((

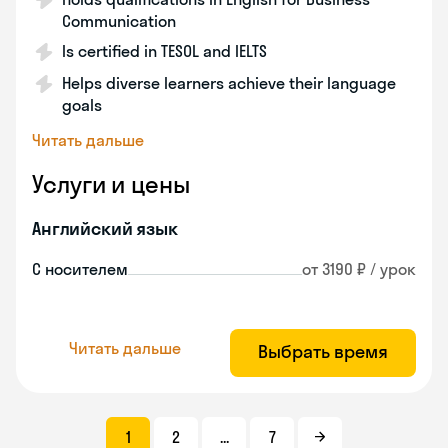
Communication
Is certified in TESOL and IELTS
Helps diverse learners achieve their language
goals
Читать дальше
Услуги и цены
Английский язык
С носителем
от 3190 ₽ / урок
Читать дальше
Выбрать время
1
2
...
7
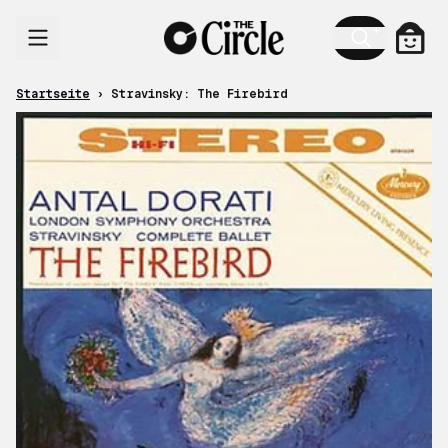
Zum Inhalt
Ware
Startseite
›
Stravinsky: The Firebird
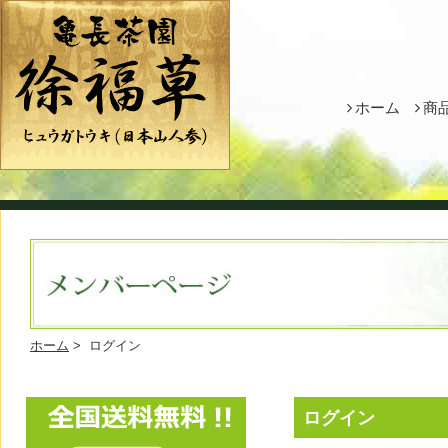
ホーム
商
ホーム
> ログイン
ログイン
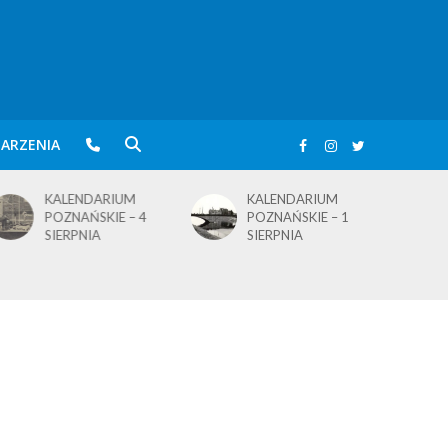
ARZENIA
KALENDARIUM
KALENDARIUM
POZNAŃSKIE – 4
POZNAŃSKIE – 1
SIERPNIA
SIERPNIA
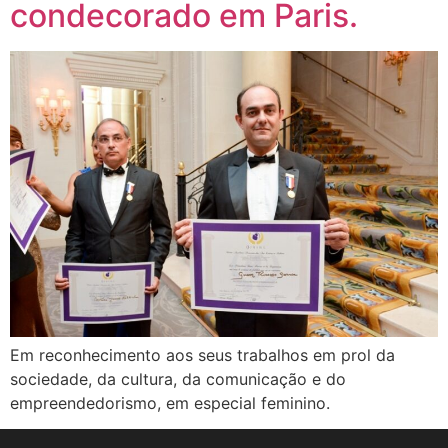
condecorado em Paris.
Em reconhecimento aos seus trabalhos em prol da
sociedade, da cultura, da comunicação e do
empreendedorismo, em especial feminino.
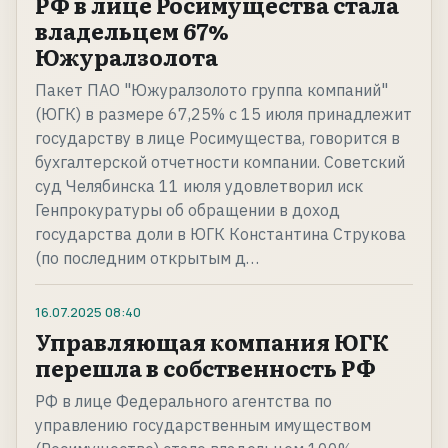
РФ в лице Росимущества стала
владельцем 67%
Южуралзолота
Пакет ПАО "Южуралзолото группа компаний"
(ЮГК) в размере 67,25% с 15 июля принадлежит
государству в лице Росимущества, говорится в
бухгалтерской отчетности компании. Советский
суд Челябинска 11 июля удовлетворил иск
Генпрокуратуры об обращении в доход
государства доли в ЮГК Константина Струкова
(по последним открытым д…
16.07.2025
08:40
Управляющая компания ЮГК
перешла в собственность РФ
РФ в лице Федерального агентства по
управлению государственным имуществом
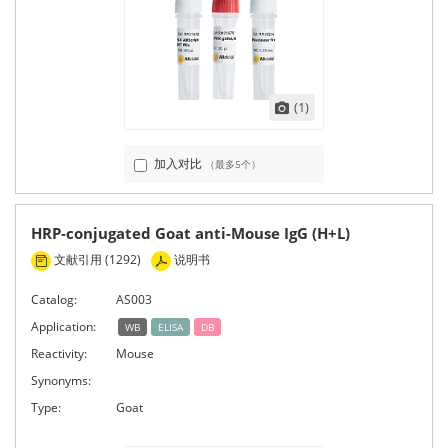
(1)
加入对比
（最多5个）
HRP-conjugated Goat anti-Mouse IgG (H+L)
文献引用 (1292)
说明书
Catalog:
AS003
Application:
WB
ELISA
DB
Reactivity:
Mouse
Synonyms:
Type:
Goat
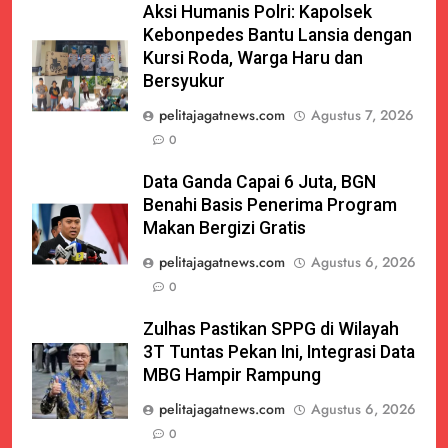
Aksi Humanis Polri: Kapolsek
Kebonpedes Bantu Lansia dengan
Kursi Roda, Warga Haru dan
Bersyukur
pelitajagatnews.com
Agustus 7, 2026
0
Data Ganda Capai 6 Juta, BGN
Benahi Basis Penerima Program
Makan Bergizi Gratis
pelitajagatnews.com
Agustus 6, 2026
0
Zulhas Pastikan SPPG di Wilayah
3T Tuntas Pekan Ini, Integrasi Data
MBG Hampir Rampung
pelitajagatnews.com
Agustus 6, 2026
0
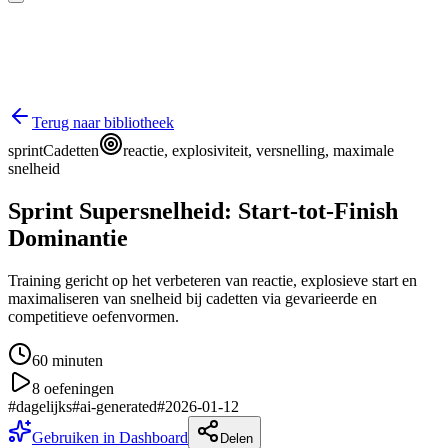
Terug naar bibliotheek
sprint
Cadetten
reactie, explosiviteit, versnelling, maximale
snelheid
Sprint Supersnelheid: Start-tot-Finish
Dominantie
Training gericht op het verbeteren van reactie, explosieve start en
maximaliseren van snelheid bij cadetten via gevarieerde en
competitieve oefenvormen.
60
minuten
8
oefeningen
#
dagelijks
#
ai-generated
#
2026-01-12
Gebruiken in Dashboard
Delen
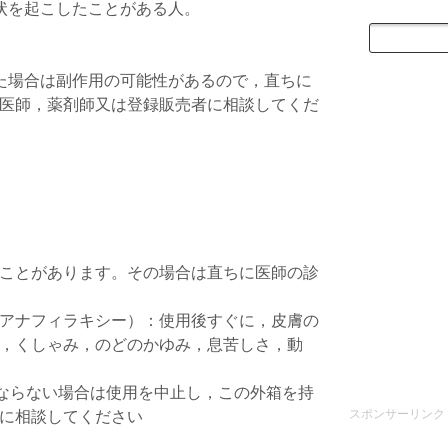
状を起こしたことがある人。
た場合は副作用の可能性があるので，直ちに
医師，薬剤師又は登録販売者に相談してくだ
ことがあります。その場合は直ちに医師の診
アナフィラキシー）：使用後すぐに，皮膚の
，くしゃみ，のどのかゆみ，息苦しさ，動
くならない場合は使用を中止し，この外箱を持
スポンサーリンク
に相談してください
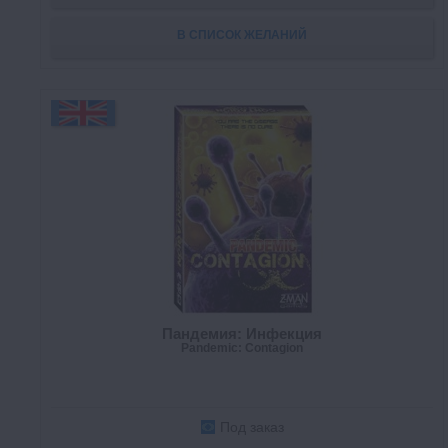
В СПИСОК ЖЕЛАНИЙ
Пандемия: Инфекция
Pandemic: Contagion
Под заказ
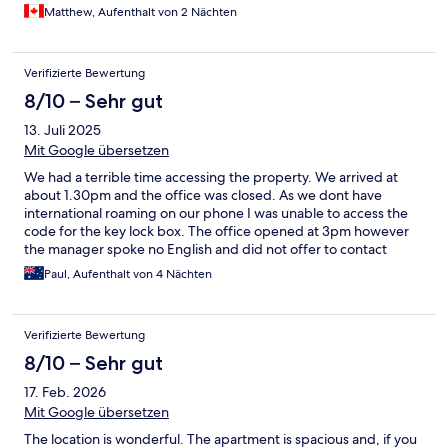
could use some upgrades as the door locks were ancient and
Matthew, Aufenthalt von 2 Nächten
the one window in the living room wouldn’t shut or lock. Overall,
we definitely would stay here again.
Verifizierte Bewertung
8/10 – Sehr gut
13. Juli 2025
Mit Google übersetzen
We had a terrible time accessing the property. We arrived at
about 1.30pm and the office was closed. As we dont have
international roaming on our phone I was unable to access the
code for the key lock box. The office opened at 3pm however
the manager spoke no English and did not offer to contact
Expedia or the owner. We were outside the apartment for over
Paul, Aufenthalt von 4 Nächten
2 hrs when one of the residents assisted us in contacting
Expedia. Once we accessed the keys we really enjoyed the
apartment.
Verifizierte Bewertung
8/10 – Sehr gut
17. Feb. 2026
Mit Google übersetzen
The location is wonderful. The apartment is spacious and, if you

))

▸ **Task instructions**:
Leaving the pictures out, reproduce the entries above exactly.

▸ **Response area**:
Communication
Is certified in TESOL and IELTS
Helps diverse learners achieve their language
goals
Читать дальше
Услуги и цены
Английский язык
С носителем
от 3190 ₽ / урок
Читать дальше
Выбрать время
1
2
...
7
Zum Inhalt
Ware
Startseite
›
Stravinsky: The Firebird
ホーム
商
ホーム
> ログイン
ログイン
ARZENIA
KALENDARIUM
KALENDARIUM
POZNAŃSKIE – 4
POZNAŃSKIE – 1
SIERPNIA
SIERPNIA
condecorado em Paris.
Em reconhecimento aos seus trabalhos em prol da
sociedade, da cultura, da comunicação e do
empreendedorismo, em especial feminino.
РФ в лице Росимущества стала
владельцем 67%
Южуралзолота
Пакет ПАО "Южуралзолото группа компаний"
(ЮГК) в размере 67,25% с 15 июля принадлежит
государству в лице Росимущества, говорится в
бухгалтерской отчетности компании. Советский
суд Челябинска 11 июля удовлетворил иск
Генпрокуратуры об обращении в доход
государства доли в ЮГК Константина Струкова
(по последним открытым д…
16.07.2025
08:40
Управляющая компания ЮГК
перешла в собственность РФ
РФ в лице Федерального агентства по
управлению государственным имуществом
(1)
加入对比
（最多5个）
HRP-conjugated Goat anti-Mouse IgG (H+L)
文献引用 (1292)
说明书
Catalog:
AS003
Application:
WB
ELISA
DB
Reactivity:
Mouse
Synonyms:
Type:
Goat
Aksi Humanis Polri: Kapolsek
Kebonpedes Bantu Lansia dengan
Kursi Roda, Warga Haru dan
Bersyukur
pelitajagatnews.com
Agustus 7, 2026
0
Data Ganda Capai 6 Juta, BGN
Benahi Basis Penerima Program
Makan Bergizi Gratis
pelitajagatnews.com
Agustus 6, 2026
0
Zulhas Pastikan SPPG di Wilayah
3T Tuntas Pekan Ini, Integrasi Data
MBG Hampir Rampung
pelitajagatnews.com
Agustus 6, 2026
0
Terug naar bibliotheek
sprint
Cadetten
reactie, explosiviteit, versnelling, maximale
snelheid
Sprint Supersnelheid: Start-tot-Finish
Dominantie
Training gericht op het verbeteren van reactie, explosieve start en
maximaliseren van snelheid bij cadetten via gevarieerde en
competitieve oefenvormen.
60
minuten
8
oefeningen
#
dagelijks
#
ai-generated
#
2026-01-12
Gebruiken in Dashboard
Delen
状を起こしたことがある人。
た場合は副作用の可能性があるので，直ちに
医師，薬剤師又は登録販売者に相談してくだ
ことがあります。その場合は直ちに医師の診
アナフィラキシー）：使用後すぐに，皮膚の
，くしゃみ，のどのかゆみ，息苦しさ，動
くならない場合は使用を中止し，この外箱を持
スポンサーリンク
に相談してください
В СПИСОК ЖЕЛАНИЙ
Пандемия: Инфекция
Pandemic: Contagion
Под заказ
could use some upgrades as the door locks were ancient and
Matthew, Aufenthalt von 2 Nächten
the one window in the living room wouldn’t shut or lock. Overall,
we definitely would stay here again.
Verifizierte Bewertung
8/10 – Sehr gut
13. Juli 2025
Mit Google übersetzen
We had a terrible time accessing the property. We arrived at
about 1.30pm and the office was closed. As we dont have
international roaming on our phone I was unable to access the
code for the key lock box. The office opened at 3pm however
the manager spoke no English and did not offer to contact
Expedia or the owner. We were outside the apartment for over
Paul, Aufenthalt von 4 Nächten
2 hrs when one of the residents assisted us in contacting
Expedia. Once we accessed the keys we really enjoyed the
apartment.
Verifizierte Bewertung
8/10 – Sehr gut
17. Feb. 2026
Mit Google übersetzen
The location is wonderful. The apartment is spacious and, if you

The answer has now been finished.